Inside the box is what is listed in the table above:
The installation manual is an accordion book of good printing quality. The information is mostly presented in the form of pictures and does not need to be translated, although there is an important note in several languages, including Russian. The company’s website has a description of the system, PDF files with a description of the system and installation instructions, and Cooler Master MasterPlus software for backlight control.
The system is sealed, primed and ready to use. The pump is integrated into one unit with a heat sink. The manufacturer indicates that the water block is two-chamber, apparently the pump chamber is on top, and the heat sink chamber is on the bottom. The heat sink is made of copper. Its central rectangular part (48×41 mm), directly adjacent to the processor cover, protrudes 4 mm relative to the flange with mounting holes. The heat sink planes are ground, but not polished.
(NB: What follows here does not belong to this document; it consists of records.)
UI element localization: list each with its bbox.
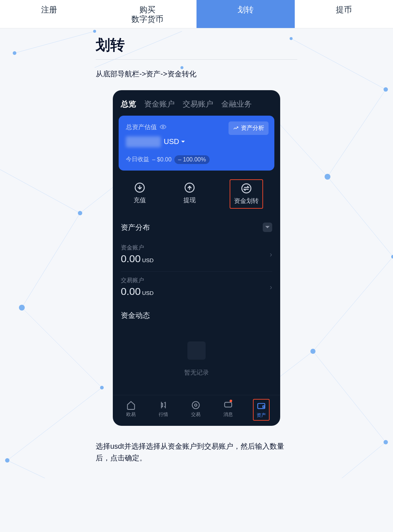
footer-instruction: 选择usdt并选择选择从资金账户到交易账户，然后输入数量后，点击确定。	[96, 440, 297, 478]
chevron-right-icon: ›	[270, 250, 272, 259]
svg-line-5	[7, 388, 102, 460]
asset-distribution-header: 资产分布	[113, 216, 280, 239]
page-title: 划转	[96, 35, 297, 55]
svg-line-7	[328, 89, 386, 177]
svg-point-16	[13, 51, 16, 55]
asset-activity-title: 资金动态	[121, 311, 150, 320]
nav-trade[interactable]: 交易	[188, 399, 203, 421]
svg-point-33	[162, 126, 164, 128]
nav-message[interactable]: 消息	[221, 399, 236, 421]
trading-account-label: 交易账户	[121, 277, 154, 284]
asset-distribution-title: 资产分布	[121, 223, 150, 232]
phone-screenshot: 总览 资金账户 交易账户 金融业务 总资产估值 资产分析 USD	[113, 90, 280, 426]
svg-line-11	[284, 442, 386, 478]
svg-point-26	[391, 255, 393, 259]
transfer-button[interactable]: 资金划转	[230, 179, 263, 209]
today-profit-pct: – 100.00%	[174, 155, 210, 164]
svg-point-24	[384, 87, 388, 92]
nav-home[interactable]: 欧易	[123, 399, 139, 421]
phone-tab-trading[interactable]: 交易账户	[183, 99, 213, 109]
svg-point-19	[78, 211, 82, 215]
asset-summary-card: 总资产估值 资产分析 USD 今日收益 – $0.00 – 100.00%	[119, 116, 274, 171]
svg-point-38	[195, 404, 197, 407]
quick-actions: 充值 提现 资金划转	[113, 171, 280, 216]
upload-icon	[184, 182, 195, 193]
svg-point-20	[19, 305, 25, 311]
svg-line-0	[15, 31, 95, 53]
svg-line-9	[313, 257, 393, 351]
phone-tab-finance[interactable]: 金融业务	[221, 99, 252, 109]
tab-register[interactable]: 注册	[0, 0, 98, 28]
withdraw-button[interactable]: 提现	[180, 179, 199, 209]
currency-selector[interactable]: USD	[164, 137, 185, 146]
tab-withdraw[interactable]: 提币	[295, 0, 393, 28]
svg-point-22	[5, 458, 9, 463]
empty-icon	[187, 341, 206, 360]
svg-line-3	[22, 213, 80, 308]
asset-activity-header: 资金动态	[113, 304, 280, 327]
phone-tab-funding[interactable]: 资金账户	[144, 99, 175, 109]
blurred-balance	[126, 136, 161, 147]
chevron-down-icon	[265, 225, 270, 229]
collapse-toggle[interactable]	[263, 223, 272, 232]
nav-assets[interactable]: 资产	[253, 399, 270, 421]
svg-line-10	[313, 351, 386, 442]
divider	[96, 59, 297, 60]
svg-point-25	[325, 174, 330, 180]
funding-account-label: 资金账户	[121, 244, 154, 252]
deposit-button[interactable]: 充值	[130, 179, 150, 209]
chevron-right-icon: ›	[270, 283, 272, 291]
svg-line-8	[328, 177, 393, 257]
svg-point-36	[242, 184, 251, 193]
bottom-nav: 欧易 行情 交易 消息 资产	[113, 395, 280, 426]
tab-buy-crypto[interactable]: 购买 数字货币	[98, 0, 196, 28]
svg-line-2	[0, 169, 80, 213]
wallet-icon	[257, 401, 266, 411]
tab-transfer[interactable]: 划转	[196, 0, 295, 28]
asset-top-tabs: 总览 资金账户 交易账户 金融业务	[113, 97, 280, 116]
nav-market[interactable]: 行情	[156, 399, 171, 421]
chart-icon	[233, 125, 239, 131]
breadcrumb-description: 从底部导航栏->资产->资金转化	[96, 68, 297, 79]
chevron-down-icon	[181, 140, 185, 144]
trade-icon	[191, 400, 201, 410]
svg-point-27	[310, 349, 315, 354]
empty-state: 暂无记录	[113, 327, 280, 388]
svg-point-28	[384, 440, 388, 444]
phone-tab-overview[interactable]: 总览	[121, 99, 136, 109]
today-profit-label: 今日收益	[126, 156, 149, 163]
today-profit-value: – $0.00	[152, 156, 171, 163]
svg-line-6	[291, 39, 386, 89]
transfer-icon	[241, 183, 252, 194]
svg-line-4	[22, 308, 102, 388]
trading-account-row[interactable]: 交易账户 0.00USD ›	[113, 272, 280, 304]
notification-dot	[230, 400, 232, 402]
home-icon	[126, 400, 136, 410]
top-step-tabs: 注册 购买 数字货币 划转 提币	[0, 0, 393, 28]
eye-icon[interactable]	[160, 124, 166, 130]
total-asset-label: 总资产估值	[126, 123, 157, 131]
funding-account-row[interactable]: 资金账户 0.00USD ›	[113, 239, 280, 271]
svg-point-37	[192, 401, 199, 409]
download-icon	[134, 182, 145, 193]
market-icon	[159, 400, 168, 410]
asset-analysis-button[interactable]: 资产分析	[229, 121, 269, 135]
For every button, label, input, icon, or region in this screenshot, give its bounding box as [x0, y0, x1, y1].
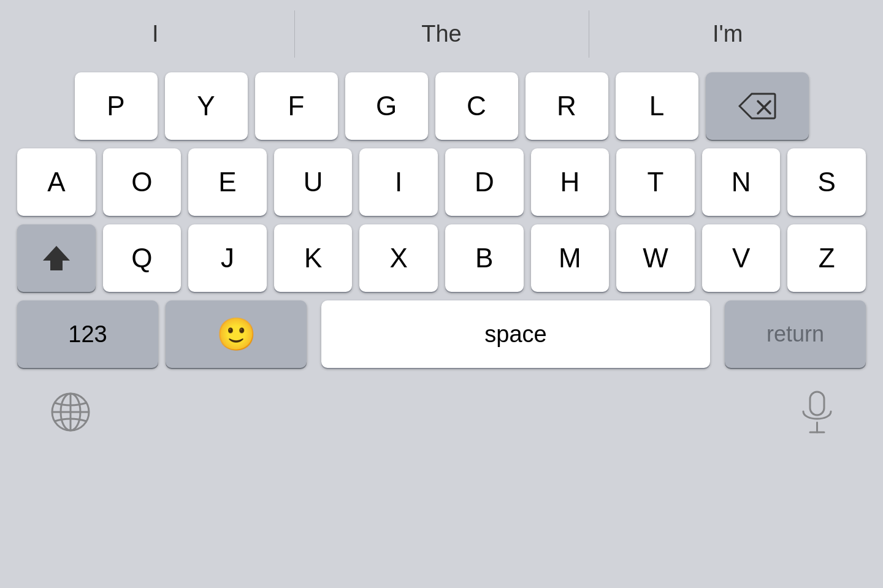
key-w[interactable]: W	[616, 224, 695, 292]
globe-icon[interactable]	[49, 391, 92, 433]
key-f[interactable]: F	[255, 72, 338, 140]
predictive-bar: I The I'm	[0, 0, 883, 67]
key-b[interactable]: B	[445, 224, 524, 292]
microphone-icon[interactable]	[800, 391, 834, 433]
key-p[interactable]: P	[75, 72, 158, 140]
key-row-4: 123 🙂 space return	[9, 300, 874, 368]
shift-icon	[40, 242, 72, 274]
key-l[interactable]: L	[616, 72, 698, 140]
key-z[interactable]: Z	[787, 224, 866, 292]
key-y[interactable]: Y	[165, 72, 248, 140]
svg-rect-6	[810, 392, 824, 415]
key-a[interactable]: A	[17, 148, 96, 216]
key-t[interactable]: T	[616, 148, 695, 216]
key-h[interactable]: H	[531, 148, 610, 216]
keyboard: P Y F G C R L A O E U I D H T N S	[0, 67, 883, 375]
key-k[interactable]: K	[274, 224, 353, 292]
delete-key[interactable]	[706, 72, 809, 140]
key-row-3: Q J K X B M W V Z	[9, 224, 874, 292]
space-key[interactable]: space	[321, 300, 710, 368]
bottom-bar	[0, 375, 883, 449]
key-r[interactable]: R	[526, 72, 608, 140]
emoji-key[interactable]: 🙂	[166, 300, 307, 368]
predictive-word-1[interactable]: I	[12, 0, 299, 67]
key-i[interactable]: I	[359, 148, 438, 216]
numbers-key[interactable]: 123	[17, 300, 158, 368]
shift-key[interactable]	[17, 224, 96, 292]
key-row-1: P Y F G C R L	[9, 72, 874, 140]
predictive-word-2[interactable]: The	[299, 0, 585, 67]
key-s[interactable]: S	[787, 148, 866, 216]
key-n[interactable]: N	[702, 148, 781, 216]
key-e[interactable]: E	[188, 148, 267, 216]
delete-icon	[738, 91, 776, 121]
return-key[interactable]: return	[725, 300, 866, 368]
key-o[interactable]: O	[103, 148, 182, 216]
key-q[interactable]: Q	[103, 224, 182, 292]
key-g[interactable]: G	[345, 72, 428, 140]
predictive-word-3[interactable]: I'm	[584, 0, 871, 67]
key-row-2: A O E U I D H T N S	[9, 148, 874, 216]
key-m[interactable]: M	[531, 224, 610, 292]
key-d[interactable]: D	[445, 148, 524, 216]
key-x[interactable]: X	[359, 224, 438, 292]
key-u[interactable]: U	[274, 148, 353, 216]
key-c[interactable]: C	[435, 72, 518, 140]
key-j[interactable]: J	[188, 224, 267, 292]
emoji-icon: 🙂	[216, 316, 256, 353]
key-v[interactable]: V	[702, 224, 781, 292]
The working surface is slightly, about 0.1 mm, convex towards the center.
Thermal paste in a small syringe, which, of course, is less convenient than a pre-applied layer. A complete supply of thermal paste should be enough for two times in the case of processors with a small cover area and at economical consumption. The tests used no less high-quality thermal paste from another manufacturer. Looking ahead, we will demonstrate the distribution of thermal paste after all tests are completed. On an Intel Core i9-7980XE processor:
And on the sole of the pump:
It can be seen that the thermal paste was distributed in a thin layer over the entire area of the processor cover, and its excess was squeezed out of the edges. The dense contact area is located approximately in the center and has a large area. Note that the cover of this processor itself is slightly convex towards the center. (The thermal paste distribution, of course, changed slightly when the processor and pump were separated.)
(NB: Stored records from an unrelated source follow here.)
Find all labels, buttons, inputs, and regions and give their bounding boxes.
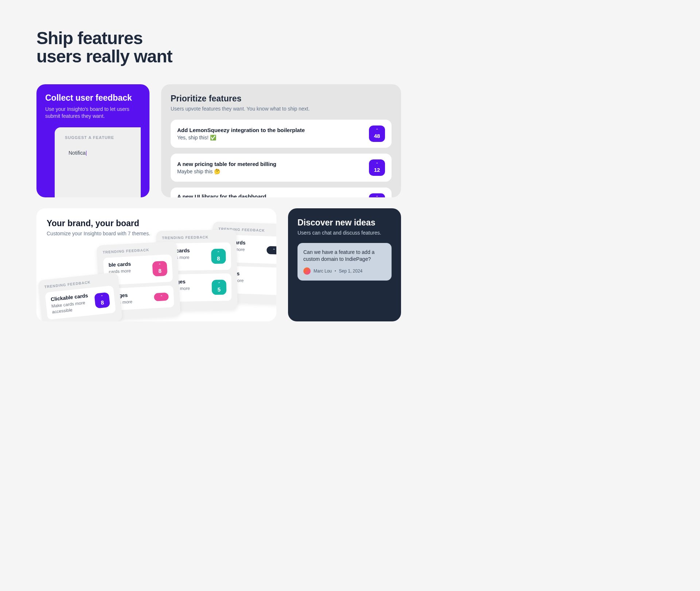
vote-count: 48	[374, 133, 380, 139]
chevron-up-icon: ⌃	[217, 251, 220, 255]
feature-desc: Yes, ship this! ✅	[177, 135, 305, 140]
vote-count: 12	[374, 167, 380, 173]
separator-dot: •	[335, 269, 336, 273]
feature-item: A new pricing table for metered billing …	[171, 154, 392, 182]
chat-date: Sep 1, 2024	[339, 269, 363, 274]
feature-title: A new pricing table for metered billing	[177, 161, 276, 167]
upvote-button[interactable]: ⌃	[267, 246, 276, 254]
feature-title: A new UI library for the dashboard	[177, 193, 266, 197]
prioritize-title: Prioritize features	[171, 94, 392, 104]
chat-text: Can we have a feature to add a custom do…	[303, 249, 386, 263]
discover-title: Discover new ideas	[298, 218, 392, 228]
chevron-up-icon: ⌃	[100, 295, 104, 299]
suggest-label: SUGGEST A FEATURE	[65, 135, 131, 140]
upvote-button[interactable]: ⌃	[369, 193, 385, 197]
discover-subtitle: Users can chat and discuss features.	[298, 230, 392, 236]
upvote-button[interactable]: ⌃5	[211, 280, 226, 295]
feature-item: Add LemonSqueezy integration to the boil…	[171, 120, 392, 148]
avatar	[303, 267, 311, 275]
theme-previews: TRENDING FEEDBACK ble cardscards moresib…	[36, 256, 276, 321]
suggest-feature-box: SUGGEST A FEATURE Notifica	[55, 127, 141, 197]
feature-title: Add LemonSqueezy integration to the boil…	[177, 127, 305, 133]
upvote-button[interactable]: ⌃	[154, 293, 169, 301]
chevron-up-icon: ⌃	[158, 263, 162, 267]
upvote-button[interactable]: ⌃8	[211, 249, 226, 264]
chevron-up-icon: ⌃	[376, 128, 378, 132]
theme-preview-card: TRENDING FEEDBACK Clickable cardsMake ca…	[38, 272, 123, 321]
chat-meta: Marc Lou • Sep 1, 2024	[303, 267, 386, 275]
chevron-up-icon: ⌃	[376, 196, 378, 197]
brand-card: Your brand, your board Customize your In…	[36, 208, 276, 321]
upvote-button[interactable]: ⌃ 48	[369, 125, 385, 142]
upvote-button[interactable]: ⌃ 12	[369, 159, 385, 176]
collect-subtitle: Use your Insighto's board to let users s…	[45, 106, 141, 120]
chevron-up-icon: ⌃	[160, 295, 163, 299]
prioritize-card: Prioritize features Users upvote feature…	[161, 84, 401, 197]
chevron-up-icon: ⌃	[376, 162, 378, 166]
feature-item: A new UI library for the dashboard ⌃	[171, 188, 392, 197]
chevron-up-icon: ⌃	[218, 282, 221, 286]
prioritize-subtitle: Users upvote features they want. You kno…	[171, 106, 392, 112]
suggest-input[interactable]: Notifica	[69, 150, 131, 156]
upvote-button[interactable]: ⌃8	[152, 261, 167, 277]
collect-title: Collect user feedback	[45, 93, 141, 103]
upvote-button[interactable]: ⌃8	[94, 292, 110, 308]
discover-card: Discover new ideas Users can chat and di…	[288, 208, 401, 321]
chat-author: Marc Lou	[314, 269, 332, 274]
chat-message: Can we have a feature to add a custom do…	[298, 243, 392, 281]
collect-feedback-card: Collect user feedback Use your Insighto'…	[36, 84, 149, 197]
chevron-up-icon: ⌃	[272, 248, 275, 252]
hero-title: Ship featuresusers really want	[36, 29, 401, 66]
feature-desc: Maybe ship this 🤔	[177, 169, 276, 174]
In the case of an AMD Ryzen Threadripper 2990WX processor. On processor:
On the sole of the heat sink:
In this case, the working area of the heat sink is much smaller than the area of the processor cover. The tight contact patch is large, but it obviously does not cover all four dies of this processor.
The pump housing is made of hard black plastic. A cover of complex design is fixed on top of the pump. Its main parts are the outer casing made of black plastic, the inner annular diffuser made of white translucent plastic and the disk with the logo on top.
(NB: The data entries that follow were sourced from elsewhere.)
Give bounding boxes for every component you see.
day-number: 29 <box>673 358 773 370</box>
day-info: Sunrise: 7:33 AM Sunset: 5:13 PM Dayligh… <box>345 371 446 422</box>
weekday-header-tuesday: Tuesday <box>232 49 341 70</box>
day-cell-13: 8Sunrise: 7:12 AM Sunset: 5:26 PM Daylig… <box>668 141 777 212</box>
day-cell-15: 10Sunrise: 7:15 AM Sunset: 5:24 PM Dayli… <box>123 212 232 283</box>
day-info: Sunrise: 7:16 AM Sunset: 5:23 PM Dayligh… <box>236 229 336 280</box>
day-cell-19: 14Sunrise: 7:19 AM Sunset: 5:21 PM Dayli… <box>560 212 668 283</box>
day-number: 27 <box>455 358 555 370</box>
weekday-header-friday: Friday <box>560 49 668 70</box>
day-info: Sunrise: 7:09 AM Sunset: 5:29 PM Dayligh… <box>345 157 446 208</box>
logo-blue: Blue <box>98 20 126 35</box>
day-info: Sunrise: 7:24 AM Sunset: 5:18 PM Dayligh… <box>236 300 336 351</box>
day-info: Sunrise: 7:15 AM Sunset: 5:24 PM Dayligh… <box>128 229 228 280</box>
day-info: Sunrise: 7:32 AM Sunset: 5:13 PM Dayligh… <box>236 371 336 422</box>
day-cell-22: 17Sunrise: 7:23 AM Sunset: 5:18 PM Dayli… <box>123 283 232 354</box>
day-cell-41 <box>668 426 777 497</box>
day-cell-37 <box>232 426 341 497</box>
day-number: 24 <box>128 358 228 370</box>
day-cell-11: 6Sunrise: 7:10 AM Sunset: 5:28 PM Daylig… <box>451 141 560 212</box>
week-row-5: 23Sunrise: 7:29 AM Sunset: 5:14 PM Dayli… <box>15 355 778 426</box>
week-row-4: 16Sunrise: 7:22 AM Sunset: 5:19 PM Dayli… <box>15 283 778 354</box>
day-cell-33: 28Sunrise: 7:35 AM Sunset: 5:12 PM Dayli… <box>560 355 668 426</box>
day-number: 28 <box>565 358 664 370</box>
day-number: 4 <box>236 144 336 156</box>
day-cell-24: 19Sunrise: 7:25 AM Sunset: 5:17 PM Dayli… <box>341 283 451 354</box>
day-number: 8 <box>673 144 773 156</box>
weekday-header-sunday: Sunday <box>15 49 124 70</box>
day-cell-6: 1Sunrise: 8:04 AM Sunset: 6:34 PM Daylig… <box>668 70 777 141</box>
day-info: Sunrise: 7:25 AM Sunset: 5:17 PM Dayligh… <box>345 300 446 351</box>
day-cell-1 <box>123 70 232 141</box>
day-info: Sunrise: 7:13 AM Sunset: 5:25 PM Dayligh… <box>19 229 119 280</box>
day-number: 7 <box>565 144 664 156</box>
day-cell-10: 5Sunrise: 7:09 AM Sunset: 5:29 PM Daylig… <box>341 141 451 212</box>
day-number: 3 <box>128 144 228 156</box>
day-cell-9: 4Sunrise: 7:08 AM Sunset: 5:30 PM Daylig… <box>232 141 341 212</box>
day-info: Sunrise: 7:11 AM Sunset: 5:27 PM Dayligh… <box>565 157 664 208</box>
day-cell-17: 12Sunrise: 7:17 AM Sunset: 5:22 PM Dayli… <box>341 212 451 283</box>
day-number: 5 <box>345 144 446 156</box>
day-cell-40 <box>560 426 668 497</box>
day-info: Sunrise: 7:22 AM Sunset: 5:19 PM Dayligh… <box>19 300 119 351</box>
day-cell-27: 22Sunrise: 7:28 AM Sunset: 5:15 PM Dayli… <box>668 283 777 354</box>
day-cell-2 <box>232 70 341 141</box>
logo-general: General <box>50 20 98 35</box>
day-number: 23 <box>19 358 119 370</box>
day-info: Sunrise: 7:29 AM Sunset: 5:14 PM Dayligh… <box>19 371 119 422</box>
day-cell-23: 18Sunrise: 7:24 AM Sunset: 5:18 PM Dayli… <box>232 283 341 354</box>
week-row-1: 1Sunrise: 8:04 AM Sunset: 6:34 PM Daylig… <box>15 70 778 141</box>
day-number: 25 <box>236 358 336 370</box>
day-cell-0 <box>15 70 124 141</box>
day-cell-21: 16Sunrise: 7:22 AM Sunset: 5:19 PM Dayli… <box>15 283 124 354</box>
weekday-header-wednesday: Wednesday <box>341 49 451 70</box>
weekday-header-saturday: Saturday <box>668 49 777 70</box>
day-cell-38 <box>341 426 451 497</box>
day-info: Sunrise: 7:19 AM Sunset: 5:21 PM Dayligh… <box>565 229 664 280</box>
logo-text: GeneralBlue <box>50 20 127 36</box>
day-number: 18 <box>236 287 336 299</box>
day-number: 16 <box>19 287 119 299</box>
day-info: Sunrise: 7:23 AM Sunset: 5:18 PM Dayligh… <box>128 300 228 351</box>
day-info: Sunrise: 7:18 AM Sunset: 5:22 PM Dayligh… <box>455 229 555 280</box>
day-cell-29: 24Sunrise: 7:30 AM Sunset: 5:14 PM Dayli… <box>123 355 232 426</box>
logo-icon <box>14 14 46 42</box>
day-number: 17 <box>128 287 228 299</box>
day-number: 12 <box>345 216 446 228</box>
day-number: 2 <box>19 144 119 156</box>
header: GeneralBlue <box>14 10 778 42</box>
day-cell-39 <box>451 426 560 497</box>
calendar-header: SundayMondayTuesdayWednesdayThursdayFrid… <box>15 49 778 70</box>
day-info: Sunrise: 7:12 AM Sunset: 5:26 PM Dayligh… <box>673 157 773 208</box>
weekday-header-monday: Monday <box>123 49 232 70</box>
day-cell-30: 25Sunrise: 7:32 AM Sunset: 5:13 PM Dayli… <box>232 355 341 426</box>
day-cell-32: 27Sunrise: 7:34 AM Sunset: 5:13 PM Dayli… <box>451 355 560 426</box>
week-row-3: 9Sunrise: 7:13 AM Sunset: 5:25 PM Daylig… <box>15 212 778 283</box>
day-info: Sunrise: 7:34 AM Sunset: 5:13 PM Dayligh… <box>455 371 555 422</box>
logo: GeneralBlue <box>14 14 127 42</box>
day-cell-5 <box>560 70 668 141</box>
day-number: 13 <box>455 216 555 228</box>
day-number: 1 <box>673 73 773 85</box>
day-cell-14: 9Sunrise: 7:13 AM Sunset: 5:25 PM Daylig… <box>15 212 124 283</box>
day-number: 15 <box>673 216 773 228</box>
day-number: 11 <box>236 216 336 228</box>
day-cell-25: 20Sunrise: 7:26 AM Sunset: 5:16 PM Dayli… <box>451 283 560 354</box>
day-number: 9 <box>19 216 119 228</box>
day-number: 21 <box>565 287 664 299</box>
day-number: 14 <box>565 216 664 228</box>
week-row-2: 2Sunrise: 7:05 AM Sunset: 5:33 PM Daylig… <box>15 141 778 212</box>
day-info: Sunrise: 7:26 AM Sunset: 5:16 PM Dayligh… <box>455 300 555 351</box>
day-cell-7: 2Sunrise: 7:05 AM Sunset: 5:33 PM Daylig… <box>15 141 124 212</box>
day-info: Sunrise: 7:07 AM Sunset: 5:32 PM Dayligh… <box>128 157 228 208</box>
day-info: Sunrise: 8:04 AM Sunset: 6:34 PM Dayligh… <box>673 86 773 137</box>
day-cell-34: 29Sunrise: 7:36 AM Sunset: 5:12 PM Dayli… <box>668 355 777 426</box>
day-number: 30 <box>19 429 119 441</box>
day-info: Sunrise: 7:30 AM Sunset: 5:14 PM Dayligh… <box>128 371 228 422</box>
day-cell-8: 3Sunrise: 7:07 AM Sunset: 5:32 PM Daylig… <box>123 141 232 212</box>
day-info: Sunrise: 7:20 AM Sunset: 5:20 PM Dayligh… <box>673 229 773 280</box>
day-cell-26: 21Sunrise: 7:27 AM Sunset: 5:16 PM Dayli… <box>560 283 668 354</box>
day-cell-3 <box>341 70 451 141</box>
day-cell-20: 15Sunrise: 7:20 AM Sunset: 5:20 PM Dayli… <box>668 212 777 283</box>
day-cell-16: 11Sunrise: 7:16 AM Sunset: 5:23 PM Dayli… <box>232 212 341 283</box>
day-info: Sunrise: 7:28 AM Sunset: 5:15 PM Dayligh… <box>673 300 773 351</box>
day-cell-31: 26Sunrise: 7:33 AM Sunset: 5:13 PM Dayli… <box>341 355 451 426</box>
The disk can be rotated around its center without restrictions, which allows you to set the logo in the correct orientation. Under the lid of the pump are several addressable RGB LEDs that illuminate the ring diffuser and the logo outline on the lid. These LEDs are externally controlled via a 3-wire interface. The diameter of the cylindrical part of the pump housing at the bottom is 75 mm. Pump height 40 mm. The length of the power cable from the pump is 30 cm, the backlight cable is also 30 cm. These cables are enclosed in a slippery braided sheath. According to the legend, the sheath reduces aerodynamic drag, but taking into account the thickness of the flat three/four-wire cable inside this sheath and its outer diameter, we strongly doubt the veracity of this legend. However, the shell will allow you to maintain a single style of interior decoration of the case. The hoses are resilient, but relatively flexible, they are enclosed in a slippery plastic braid, the outer diameter of the braided hoses is approximately 13 mm. The length of the hoses along the flexible part is 36 cm (not short). The L-shaped fittings at the inlet to the pump rotate, which makes it easy to install the system.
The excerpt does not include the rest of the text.